### [DIRECTIONS]
Your answer should be the exact lines of the data below from the one containing "Hlavné zameranie spoločnosti" through the one containing "еществом Пантенола является"; please include nothing else.

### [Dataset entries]
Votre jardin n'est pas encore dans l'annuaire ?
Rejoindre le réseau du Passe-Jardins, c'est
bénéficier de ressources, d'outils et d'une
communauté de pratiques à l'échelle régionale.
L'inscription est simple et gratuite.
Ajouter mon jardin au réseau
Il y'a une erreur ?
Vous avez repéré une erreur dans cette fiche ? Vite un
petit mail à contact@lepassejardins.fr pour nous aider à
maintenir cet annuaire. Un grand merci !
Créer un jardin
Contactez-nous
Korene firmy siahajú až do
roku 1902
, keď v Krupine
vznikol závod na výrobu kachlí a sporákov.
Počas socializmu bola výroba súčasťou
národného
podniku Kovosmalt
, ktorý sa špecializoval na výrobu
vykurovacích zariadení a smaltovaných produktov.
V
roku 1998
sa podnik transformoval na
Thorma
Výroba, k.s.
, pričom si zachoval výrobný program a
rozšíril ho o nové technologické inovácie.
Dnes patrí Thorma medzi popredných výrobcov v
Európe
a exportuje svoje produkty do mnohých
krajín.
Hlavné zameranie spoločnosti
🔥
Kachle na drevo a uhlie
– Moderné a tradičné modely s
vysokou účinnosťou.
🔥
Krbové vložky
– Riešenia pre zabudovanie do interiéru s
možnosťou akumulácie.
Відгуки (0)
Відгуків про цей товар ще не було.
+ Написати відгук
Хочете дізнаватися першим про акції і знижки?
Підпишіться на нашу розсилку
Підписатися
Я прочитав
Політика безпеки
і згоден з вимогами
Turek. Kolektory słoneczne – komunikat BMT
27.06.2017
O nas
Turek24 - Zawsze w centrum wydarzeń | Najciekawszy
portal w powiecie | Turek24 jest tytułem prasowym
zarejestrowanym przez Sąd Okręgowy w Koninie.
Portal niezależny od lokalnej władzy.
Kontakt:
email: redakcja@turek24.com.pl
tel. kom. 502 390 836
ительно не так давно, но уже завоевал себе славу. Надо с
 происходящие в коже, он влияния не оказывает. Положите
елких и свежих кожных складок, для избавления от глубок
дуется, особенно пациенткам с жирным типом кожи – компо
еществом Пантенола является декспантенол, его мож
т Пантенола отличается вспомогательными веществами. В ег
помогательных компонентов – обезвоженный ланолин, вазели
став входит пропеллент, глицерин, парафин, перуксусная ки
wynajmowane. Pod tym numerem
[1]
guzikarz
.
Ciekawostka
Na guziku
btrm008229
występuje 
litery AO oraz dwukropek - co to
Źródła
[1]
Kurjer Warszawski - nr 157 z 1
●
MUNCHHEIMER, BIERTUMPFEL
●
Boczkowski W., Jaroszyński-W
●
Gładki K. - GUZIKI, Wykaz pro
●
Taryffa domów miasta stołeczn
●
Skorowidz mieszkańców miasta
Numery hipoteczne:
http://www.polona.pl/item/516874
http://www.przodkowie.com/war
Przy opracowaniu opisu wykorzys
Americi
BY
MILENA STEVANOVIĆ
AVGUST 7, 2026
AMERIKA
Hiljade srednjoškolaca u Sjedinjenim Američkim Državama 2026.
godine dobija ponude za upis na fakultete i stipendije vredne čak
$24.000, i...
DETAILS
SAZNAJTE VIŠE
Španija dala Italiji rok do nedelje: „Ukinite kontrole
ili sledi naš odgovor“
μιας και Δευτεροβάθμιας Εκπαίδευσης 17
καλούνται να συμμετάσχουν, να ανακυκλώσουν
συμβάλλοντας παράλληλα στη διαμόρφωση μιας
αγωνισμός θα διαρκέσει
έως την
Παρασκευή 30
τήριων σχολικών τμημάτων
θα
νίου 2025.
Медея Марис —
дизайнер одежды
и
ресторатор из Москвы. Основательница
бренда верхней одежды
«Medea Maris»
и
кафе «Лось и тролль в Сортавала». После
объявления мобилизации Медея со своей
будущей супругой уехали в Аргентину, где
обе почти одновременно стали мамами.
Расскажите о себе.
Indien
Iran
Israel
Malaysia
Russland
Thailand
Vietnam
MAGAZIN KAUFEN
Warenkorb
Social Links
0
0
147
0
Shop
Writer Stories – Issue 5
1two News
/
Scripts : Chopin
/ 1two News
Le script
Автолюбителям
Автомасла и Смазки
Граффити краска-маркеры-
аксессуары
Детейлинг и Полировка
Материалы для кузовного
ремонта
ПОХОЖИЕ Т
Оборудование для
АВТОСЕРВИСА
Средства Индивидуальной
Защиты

### [EXPECTED ANSWER]
Hlavné zameranie spoločnosti
🔥
Kachle na drevo a uhlie
– Moderné a tradičné modely s
vysokou účinnosťou.
🔥
Krbové vložky
– Riešenia pre zabudovanie do interiéru s
možnosťou akumulácie.
Відгуки (0)
Відгуків про цей товар ще не було.
+ Написати відгук
Хочете дізнаватися першим про акції і знижки?
Підпишіться на нашу розсилку
Підписатися
Я прочитав
Політика безпеки
і згоден з вимогами
Turek. Kolektory słoneczne – komunikat BMT
27.06.2017
O nas
Turek24 - Zawsze w centrum wydarzeń | Najciekawszy
portal w powiecie | Turek24 jest tytułem prasowym
zarejestrowanym przez Sąd Okręgowy w Koninie.
Portal niezależny od lokalnej władzy.
Kontakt:
email: redakcja@turek24.com.pl
tel. kom. 502 390 836
ительно не так давно, но уже завоевал себе славу. Надо с
 происходящие в коже, он влияния не оказывает. Положите
елких и свежих кожных складок, для избавления от глубок
дуется, особенно пациенткам с жирным типом кожи – компо
еществом Пантенола является декспантенол, его мож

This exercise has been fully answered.